— INPUT DATA —
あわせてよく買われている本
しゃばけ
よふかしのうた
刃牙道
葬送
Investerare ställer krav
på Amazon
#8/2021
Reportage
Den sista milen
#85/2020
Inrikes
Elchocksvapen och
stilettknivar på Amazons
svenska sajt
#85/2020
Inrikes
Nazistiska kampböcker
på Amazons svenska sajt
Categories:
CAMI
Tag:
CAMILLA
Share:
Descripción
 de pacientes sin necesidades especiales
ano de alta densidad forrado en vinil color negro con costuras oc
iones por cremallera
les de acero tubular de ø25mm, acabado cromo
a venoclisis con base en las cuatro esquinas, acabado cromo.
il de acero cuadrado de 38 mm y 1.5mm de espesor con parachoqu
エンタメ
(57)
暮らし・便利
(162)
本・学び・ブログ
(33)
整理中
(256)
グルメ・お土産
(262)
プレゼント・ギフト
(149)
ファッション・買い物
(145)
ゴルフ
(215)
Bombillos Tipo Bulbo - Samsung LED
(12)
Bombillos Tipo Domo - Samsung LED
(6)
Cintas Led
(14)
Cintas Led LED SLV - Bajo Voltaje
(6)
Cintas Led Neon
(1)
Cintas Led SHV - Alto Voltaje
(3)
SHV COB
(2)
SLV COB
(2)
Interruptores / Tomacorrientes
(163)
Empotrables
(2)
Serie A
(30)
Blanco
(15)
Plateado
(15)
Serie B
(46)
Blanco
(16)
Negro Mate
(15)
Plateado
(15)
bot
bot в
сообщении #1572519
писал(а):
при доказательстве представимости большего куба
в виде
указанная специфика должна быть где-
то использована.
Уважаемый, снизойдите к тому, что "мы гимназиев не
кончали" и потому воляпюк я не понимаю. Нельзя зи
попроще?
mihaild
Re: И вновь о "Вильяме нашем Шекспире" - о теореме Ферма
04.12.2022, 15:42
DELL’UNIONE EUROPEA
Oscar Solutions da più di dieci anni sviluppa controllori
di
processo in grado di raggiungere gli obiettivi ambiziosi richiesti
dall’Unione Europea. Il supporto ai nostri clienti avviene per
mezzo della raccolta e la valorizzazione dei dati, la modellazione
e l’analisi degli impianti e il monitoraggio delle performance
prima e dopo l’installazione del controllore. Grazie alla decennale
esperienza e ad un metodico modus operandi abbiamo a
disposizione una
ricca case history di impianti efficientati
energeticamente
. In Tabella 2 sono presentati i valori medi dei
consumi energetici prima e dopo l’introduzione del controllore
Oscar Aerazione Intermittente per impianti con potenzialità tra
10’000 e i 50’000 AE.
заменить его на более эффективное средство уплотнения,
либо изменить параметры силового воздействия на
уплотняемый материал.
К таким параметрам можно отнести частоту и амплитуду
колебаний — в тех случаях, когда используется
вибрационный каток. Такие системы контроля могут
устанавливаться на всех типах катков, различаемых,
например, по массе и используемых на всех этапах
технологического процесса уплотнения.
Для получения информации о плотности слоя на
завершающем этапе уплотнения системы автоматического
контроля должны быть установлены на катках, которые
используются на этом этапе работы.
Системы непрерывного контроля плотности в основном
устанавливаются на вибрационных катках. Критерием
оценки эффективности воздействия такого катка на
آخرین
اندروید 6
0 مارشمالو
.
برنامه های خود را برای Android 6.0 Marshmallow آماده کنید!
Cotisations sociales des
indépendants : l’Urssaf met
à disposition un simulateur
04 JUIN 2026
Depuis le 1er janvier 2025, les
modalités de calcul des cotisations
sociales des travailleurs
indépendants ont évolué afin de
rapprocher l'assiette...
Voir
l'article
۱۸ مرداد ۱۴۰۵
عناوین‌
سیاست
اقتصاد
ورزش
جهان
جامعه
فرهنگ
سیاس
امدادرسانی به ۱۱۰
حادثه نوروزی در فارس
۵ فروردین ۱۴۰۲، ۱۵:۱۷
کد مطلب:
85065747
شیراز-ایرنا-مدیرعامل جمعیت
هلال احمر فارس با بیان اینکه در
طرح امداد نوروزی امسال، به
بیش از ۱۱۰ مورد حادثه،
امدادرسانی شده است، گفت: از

— TASK DESCRIPTION —
In the records above, how many lines hold the string "sajt"? Give the number only.

— SOLUTION TO THIS TASK —
2